8. Don’t expect to make money on old cars.
Prepare to lose a lot and be pleasantly surprised when you lose only a little.

9. Cut your losses.
If you realize you’re in over your head with a particular machine, stop the madness without delay. Sell right away, then, next time, buy smarter. There is no shame in admitting defeat when the war is unwinnable.

10. Don’t be cheap, part 2.
Never delay repairs. An object at rest tends to stay at rest. With each passing month another inactivity-related problem may rear its costly and time-consuming head -- dead battery becomes flat tire, becomes leaky rear brake cylinder, becomes full brake job, becomes frozen clutch, becomes leaking rear main seal, and so on and on.

11. Take professional advice, before and after purchase.
Whenever there’s a job to be done, do it right, with original or high-quality replacement parts.

12. Don’t lie to yourself or others in the sale or purchase of automobiles.
Instant kharma is going to get you.

13. Drive your car.
You bought it, you drive it.

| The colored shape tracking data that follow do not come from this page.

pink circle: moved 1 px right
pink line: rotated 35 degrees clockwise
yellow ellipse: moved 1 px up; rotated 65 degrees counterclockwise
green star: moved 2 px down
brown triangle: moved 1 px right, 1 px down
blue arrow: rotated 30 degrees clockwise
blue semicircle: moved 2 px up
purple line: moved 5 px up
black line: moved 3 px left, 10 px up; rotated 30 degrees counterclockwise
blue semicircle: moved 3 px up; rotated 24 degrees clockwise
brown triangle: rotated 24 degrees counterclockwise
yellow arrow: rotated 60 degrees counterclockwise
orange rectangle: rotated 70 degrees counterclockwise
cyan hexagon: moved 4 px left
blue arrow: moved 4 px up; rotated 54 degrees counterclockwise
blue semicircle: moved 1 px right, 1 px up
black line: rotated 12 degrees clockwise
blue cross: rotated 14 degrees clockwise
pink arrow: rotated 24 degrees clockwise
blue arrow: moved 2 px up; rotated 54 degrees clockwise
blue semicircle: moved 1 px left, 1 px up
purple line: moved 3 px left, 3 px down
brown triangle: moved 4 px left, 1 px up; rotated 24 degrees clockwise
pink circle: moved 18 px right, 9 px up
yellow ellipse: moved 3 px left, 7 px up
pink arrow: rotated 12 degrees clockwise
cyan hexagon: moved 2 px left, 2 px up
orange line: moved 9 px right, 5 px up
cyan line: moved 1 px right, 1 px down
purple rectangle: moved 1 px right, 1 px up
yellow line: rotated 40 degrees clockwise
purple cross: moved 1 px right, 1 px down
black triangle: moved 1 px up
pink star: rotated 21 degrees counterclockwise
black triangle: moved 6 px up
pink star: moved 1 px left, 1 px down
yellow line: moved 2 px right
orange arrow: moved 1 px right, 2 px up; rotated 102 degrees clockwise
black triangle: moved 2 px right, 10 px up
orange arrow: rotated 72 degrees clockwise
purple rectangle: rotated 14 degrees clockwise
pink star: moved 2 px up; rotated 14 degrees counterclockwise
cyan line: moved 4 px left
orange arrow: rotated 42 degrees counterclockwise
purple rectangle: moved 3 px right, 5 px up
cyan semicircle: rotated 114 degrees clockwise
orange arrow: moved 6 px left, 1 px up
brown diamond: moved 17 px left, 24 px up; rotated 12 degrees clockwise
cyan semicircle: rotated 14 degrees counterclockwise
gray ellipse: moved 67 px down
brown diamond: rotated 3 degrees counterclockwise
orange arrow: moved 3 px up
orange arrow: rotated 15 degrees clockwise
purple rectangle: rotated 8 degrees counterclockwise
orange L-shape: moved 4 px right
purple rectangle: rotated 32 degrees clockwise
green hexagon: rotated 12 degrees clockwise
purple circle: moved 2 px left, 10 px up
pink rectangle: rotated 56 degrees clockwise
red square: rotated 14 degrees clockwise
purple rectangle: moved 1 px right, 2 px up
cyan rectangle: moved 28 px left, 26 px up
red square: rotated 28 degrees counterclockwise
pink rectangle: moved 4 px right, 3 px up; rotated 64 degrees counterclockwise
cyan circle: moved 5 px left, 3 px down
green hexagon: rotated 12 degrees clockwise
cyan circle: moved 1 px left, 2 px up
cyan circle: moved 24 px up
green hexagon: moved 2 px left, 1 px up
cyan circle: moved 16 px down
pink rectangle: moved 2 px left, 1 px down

Spend more time polishing than driving and you’ve got a problem.

14. Join a club and read their mags or, better yet, cruise the Internet.
You’ll find the parts and knowledge you want without having to get upclose and personal with the pocket-protected wing nuts who are the keepers of such things.

15. Standing water, weather, bird and tree droppings kill cars.
Keep it indoors or, if not possible, under cover on a hard, dry surface.

16. Make sure all safety equipment is working properly.
Use and, if necessary, install seatbelts. You may save someone’s life. Which, like at least thirty other things in my life, is clearly more important than saving money.